What the task asks
Copy every entry below verbatim, except for images.

Data for analysis
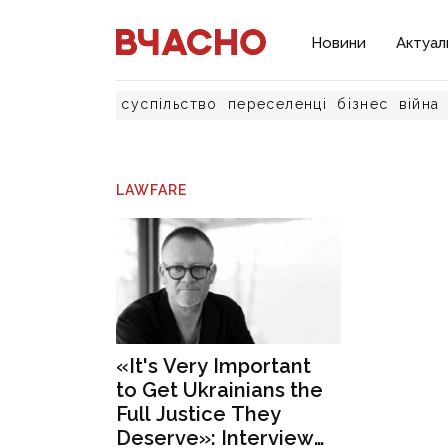
Новини
Актуал
суспільство
переселенці
бізнес
війна
LAWFARE
«It's Very Important
to Get Ukrainians the
Full Justice They
Deserve»: Interview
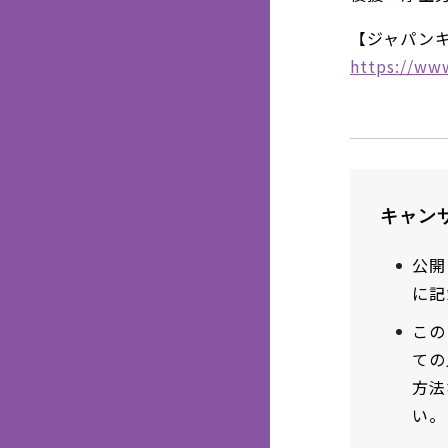
【ジャパン
https://ww
キャン
公開
に記
この
ての
方法
い。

Answer section
Новини
Актуал
суспільство
переселенці
бізнес
війна
LAWFARE
«It's Very Important
to Get Ukrainians the
Full Justice They
Deserve»: Interview
【ジャパン
https://ww
キャン
公開
に記
この
ての
方法
い。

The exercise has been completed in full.